E-MapReduce:View Ranger audit logs

Prerequisites

A cluster of a version that is earlier than EMR V5.11.0 or EMR V3.45.0 is created, and Ranger is selected for the cluster. For more information about how to create a cluster, see Create a cluster.

Procedure

1. Access the web UI of Ranger. For more information, see Access the web UI of Ranger.
2. In the top navigation bar, click Audit.
   By default, the Access tab is displayed. You can view the following logs on the web UI of Ranger:

   • Access logs

     On the Access tab, you can view the access information of the components that are connected to Ranger. The following table describes the parameters.

     Parameter	Description
     Policy ID	The ID of the Ranger policy that is triggered by the access.
     Policy Version	The version of the Ranger policy that is triggered by the access.
     Event Time	The time when the access occurred.
     User	The user who accessed a service.
     Service	The name and type of the Ranger service that is connected to the accessed service.
     Resource	The information about the accessed data, such as the columns of a table in a Hive database and Hadoop Distributed File System (HDFS) paths. You can click the icon to view the query information.
     Access Type	The type of the access.
     Permission	The permissions that are required to support the access.
     Result	The access result.
     Access Enforcer	The enforcer that is used for access control. Valid values: ranger-acl and hadoop-acl. ranger-acl indicates that Ranger is used for access control, and hadoop-acl indicates that HDFS is used for access control. Note hadoop-acl is prioritized over ranger-acl. When HDFS authenticates a user, HDFS first checks the access control list (ACL) configured for HDFS. If an access control rule denies the access, HDFS checks the ACL configured for Ranger. You can determine whether the access is allowed or denied by hadoop-acl or ranger-acl.
     Agent Host Name	The hostname of the Ranger plug-in that is used to support the access.
     Client IP	The IP address of the client that sent the access request.

   • Admin logs

     Click the Admin tab to view the access information of the components that are connected to Ranger.

   • Logon session logs

     Click the Login Sessions tab to view the logs that record logons to Ranger Admin.

   • Plug-in logs

     Click the Plugins tab to view the information about the interaction between Ranger plug-ins and Ranger Admin.

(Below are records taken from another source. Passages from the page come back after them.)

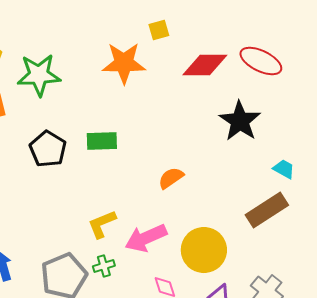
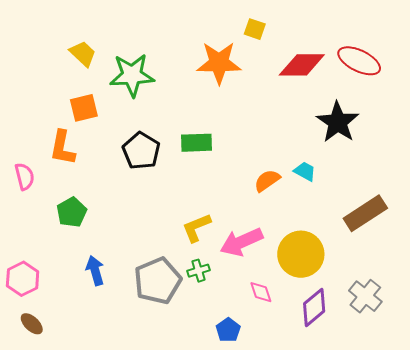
yellow square: (159, 30) -> (255, 29), turned 35
cyan trapezoid: (284, 169) -> (305, 171), moved

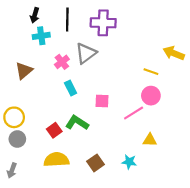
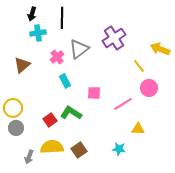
purple cross: (103, 23) -> (114, 38), moved, turned -35
yellow line: (151, 72) -> (139, 66), turned 32
pink circle: (151, 96) -> (149, 88), moved
brown square: (96, 163) -> (79, 150), moved
gray arrow: (12, 171) -> (29, 157), moved

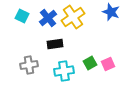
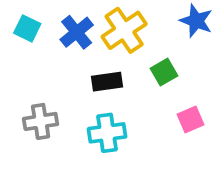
black rectangle: (55, 44) -> (107, 82), moved
green square: (90, 63) -> (164, 72), moved

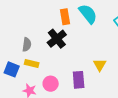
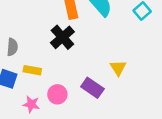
gray semicircle: (27, 45) -> (12, 47), moved
purple rectangle: (79, 80) -> (92, 88), turned -48

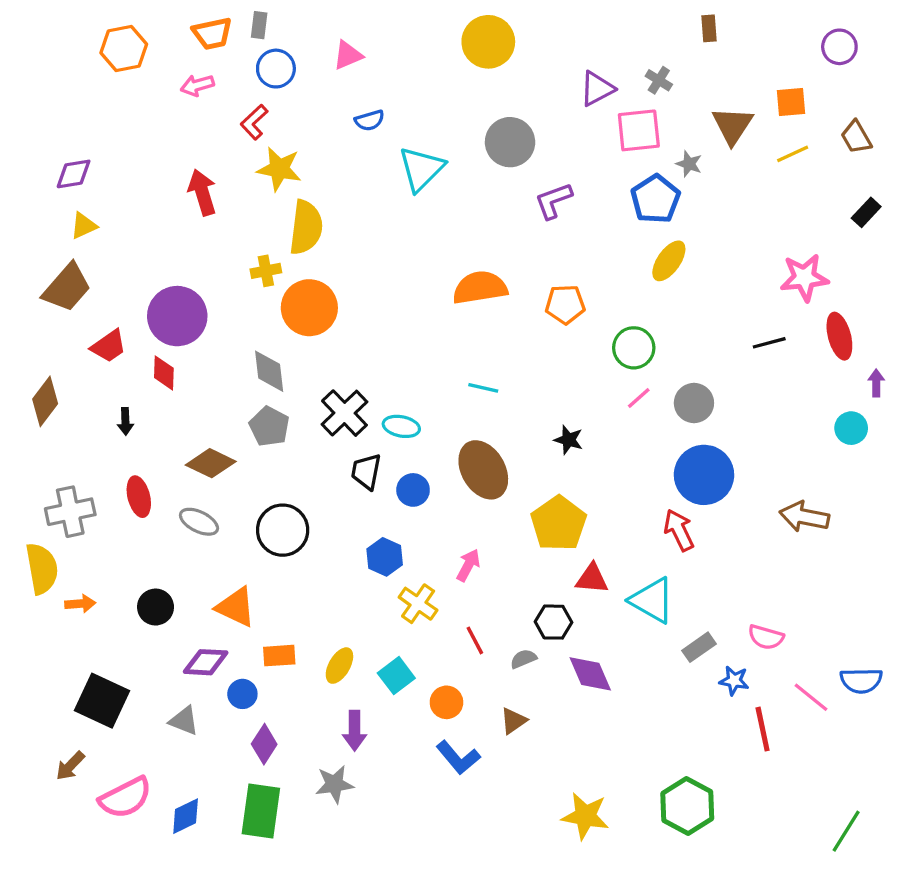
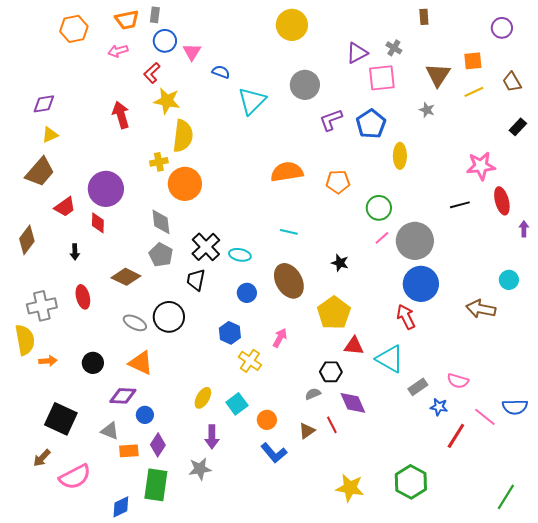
pink triangle: (348, 55) -> (192, 52), moved, turned -36
blue semicircle: (370, 120) -> (221, 72), turned -144
gray star: (689, 164) -> (427, 110), moved
blue pentagon: (655, 199) -> (371, 124), moved
yellow ellipse: (669, 261) -> (400, 156), turned -35
gray circle: (694, 403) -> (415, 241), size x1.6
cyan circle: (851, 428) -> (509, 280), moved
black trapezoid: (366, 472) -> (196, 280), moved
gray ellipse: (199, 522) -> (135, 323), moved
red line: (475, 640) -> (332, 425), moved
orange rectangle: (279, 656) -> (129, 451), moved
red line: (763, 729) -> (456, 436), turned 44
blue diamond: (186, 816) -> (121, 507), moved

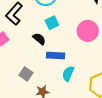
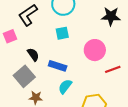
black semicircle: (39, 39) -> (33, 54), moved
gray square: (26, 74) -> (24, 76), size x1.5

The time when Ranger plug-ins synchronized policy information from Ranger Admin is displayed on the Plugins tab.

   • Plug-in status logs

     Click the Plugin Status tab to view the status of each Ranger plug-in. The following table describes the parameters.

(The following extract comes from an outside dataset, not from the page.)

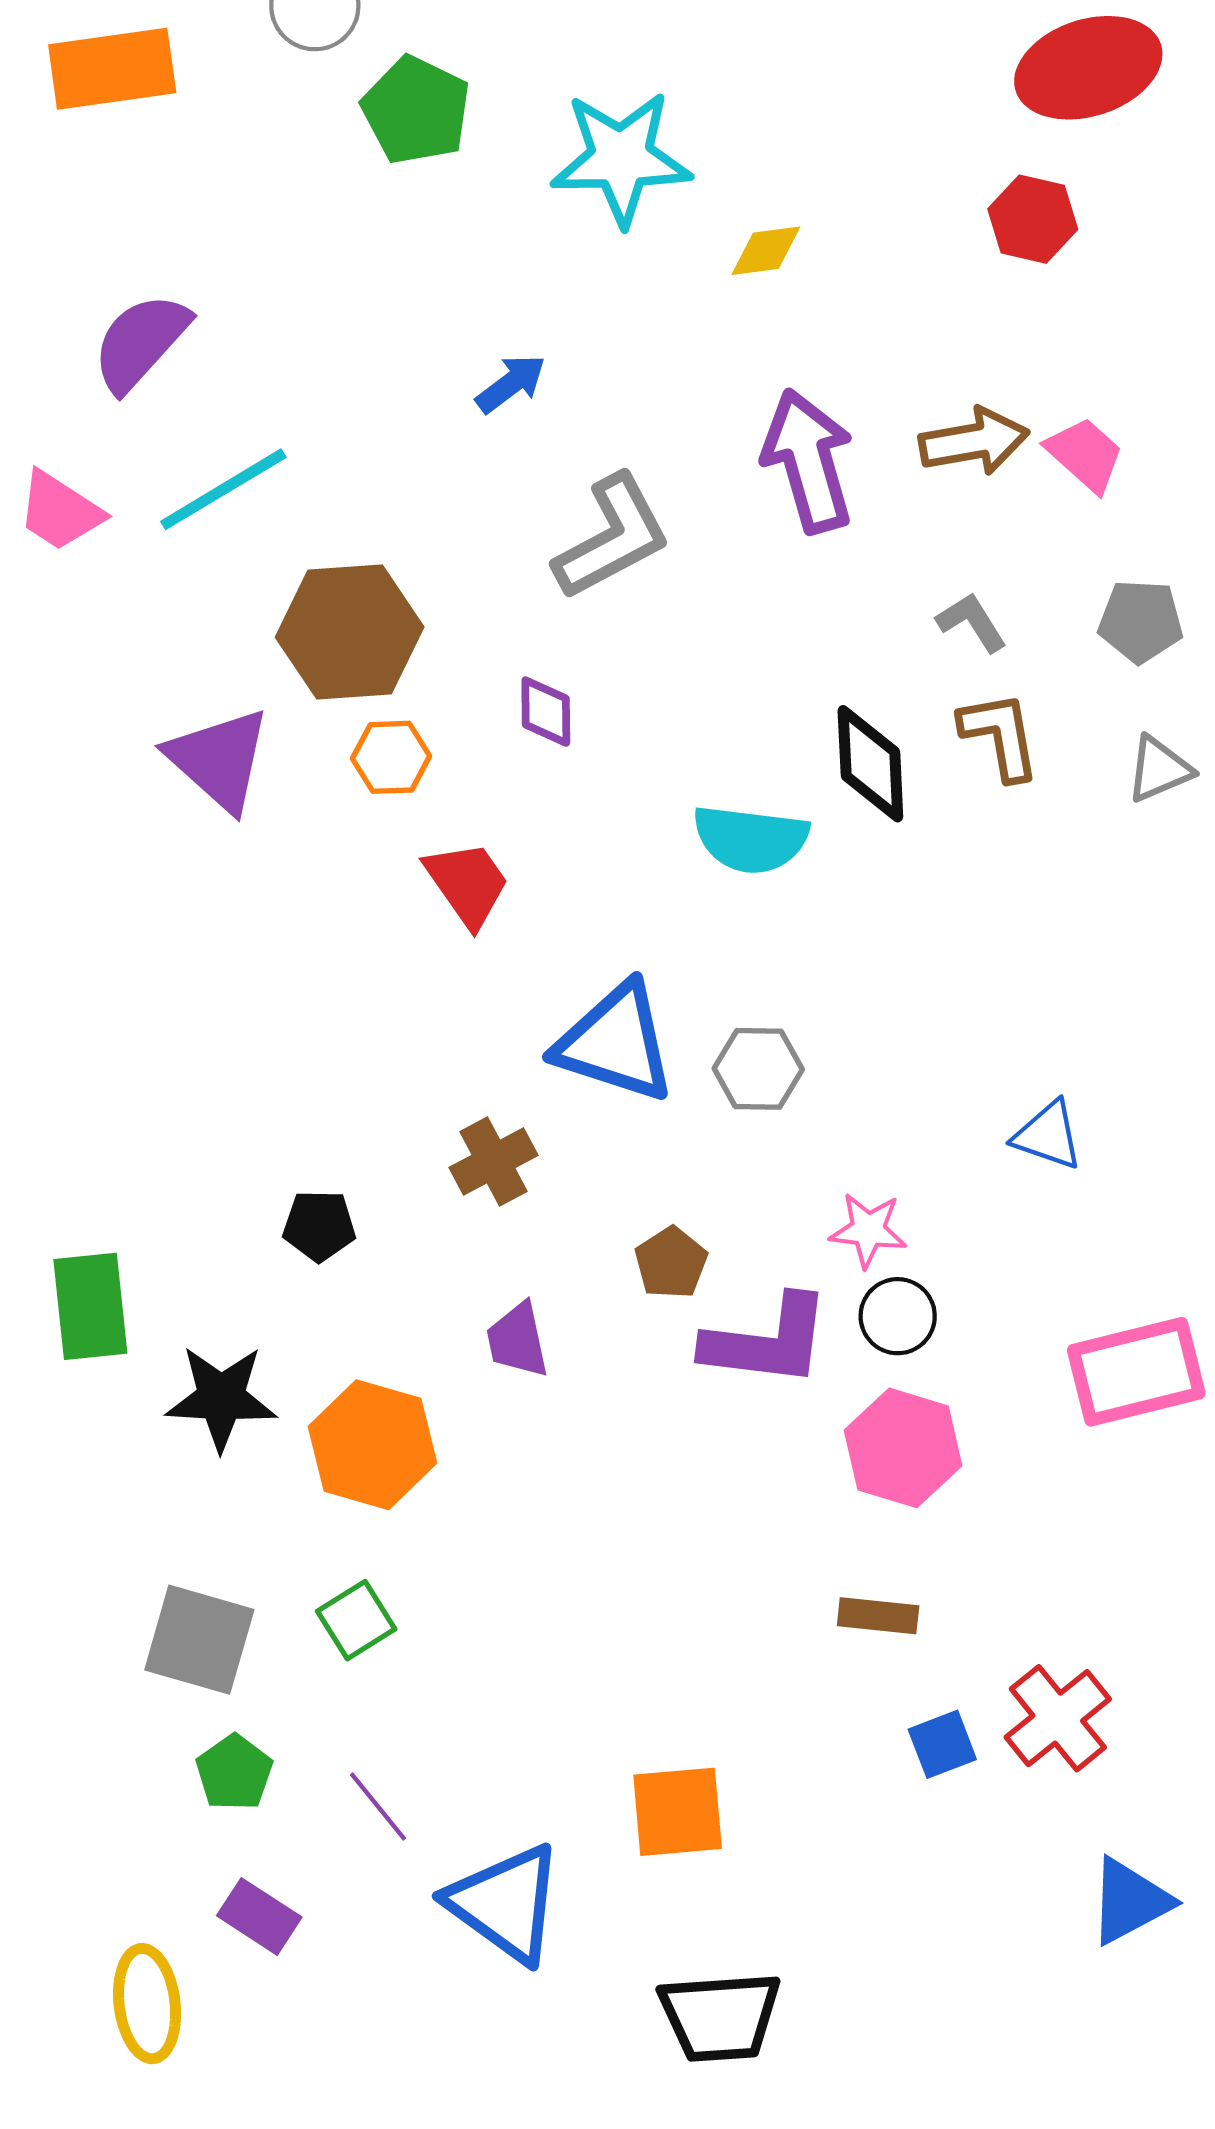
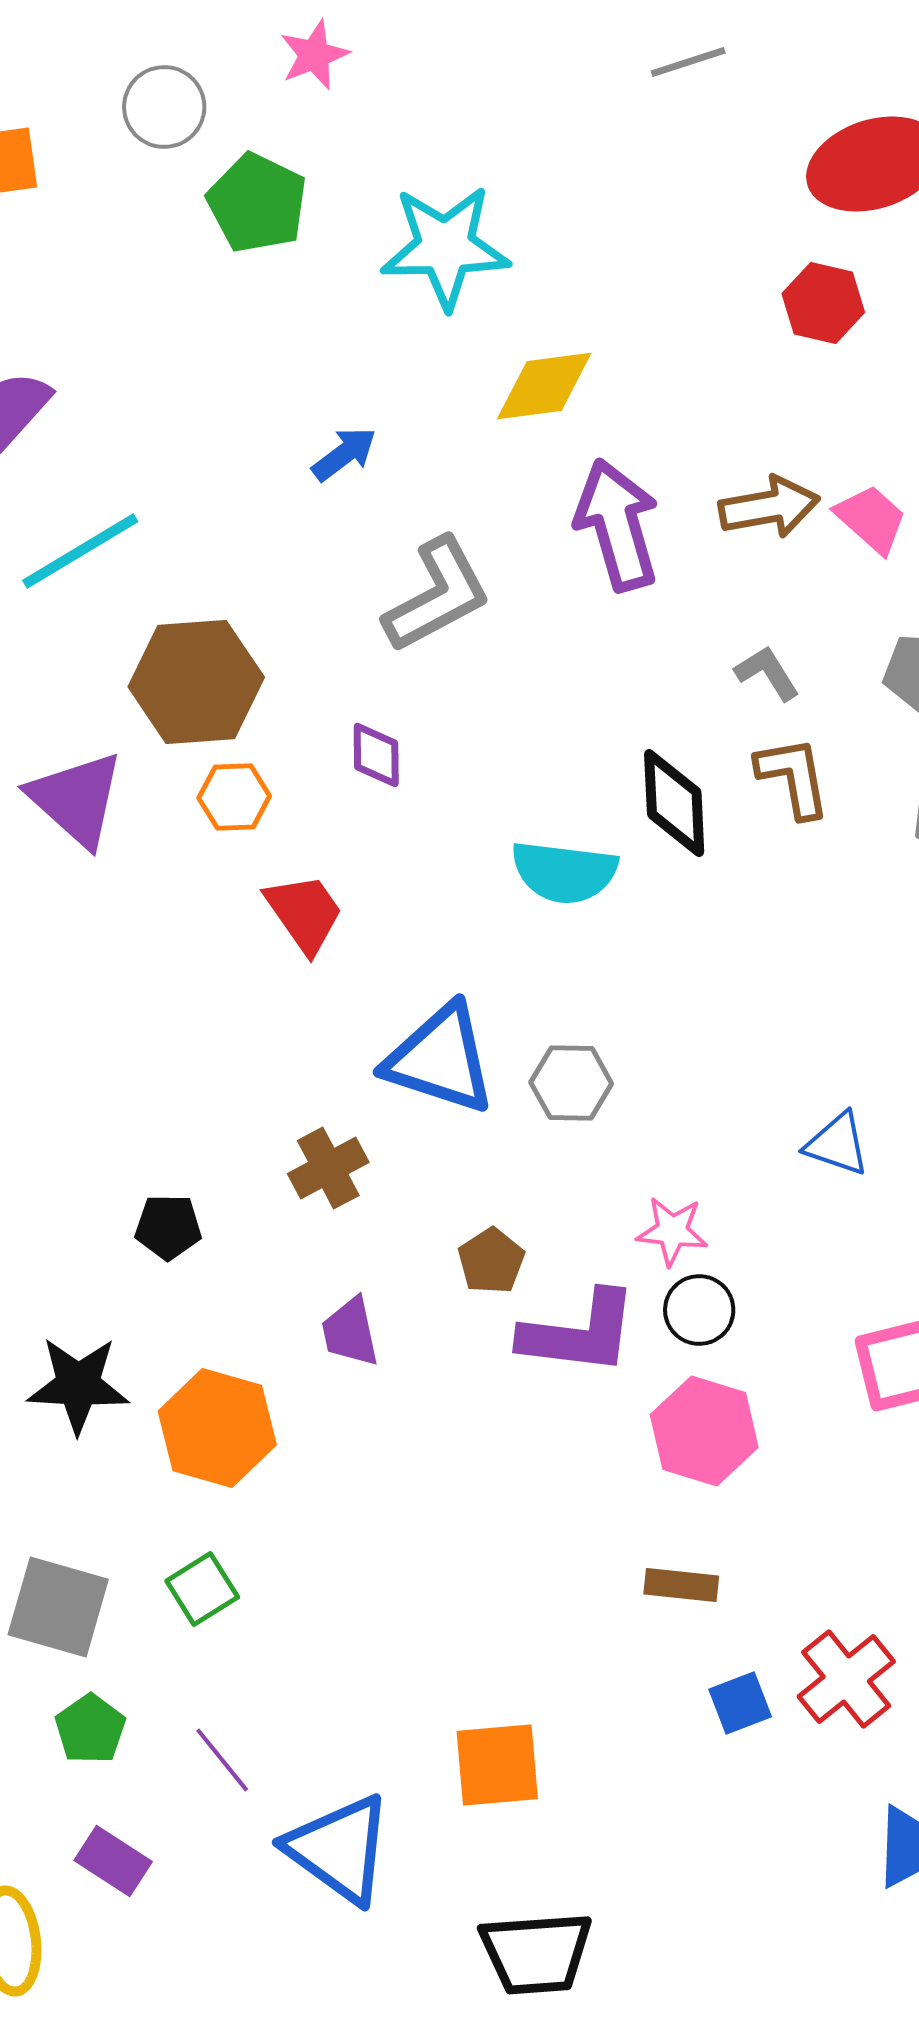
yellow diamond: (766, 251) -> (544, 386), moved, size x1.5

     Parameter	Description
     Service Name	The name of the Ranger service that is connected to the Ranger plug-in.
     Service Type	The category of the Ranger service that is connected to the Ranger plug-in.
     Host Name	The hostname of the agent that uses the Ranger plug-in.
     Plugin IP	The IP address of the agent that uses the Ranger plug-in.
     Last Update	The most recent time when a policy was updated.
     Download	The most recent time when the Ranger plug-in downloaded a policy.
     Active	The most recent time when the Ranger plug-in entered the active state.

   • User synchronization logs

     Click the User Sync tab to view the user synchronization logs of the Ranger UserSync service. The following table describes the parameters.

     Parameter	Description
     Sync Source	The source of the synchronized users. Valid values: Unix and LDAP/AD.
     Number Of New	The numbers of added users and user groups.
     Number Of Modified	The numbers of modified users and user groups.
     Event Time	The time when the user was synchronized. In most cases, Unix users are synchronized at 5-minute intervals, and LDAP/AD users are synchronized at 1-hour intervals.
     Sync Details	The details of the synchronized users.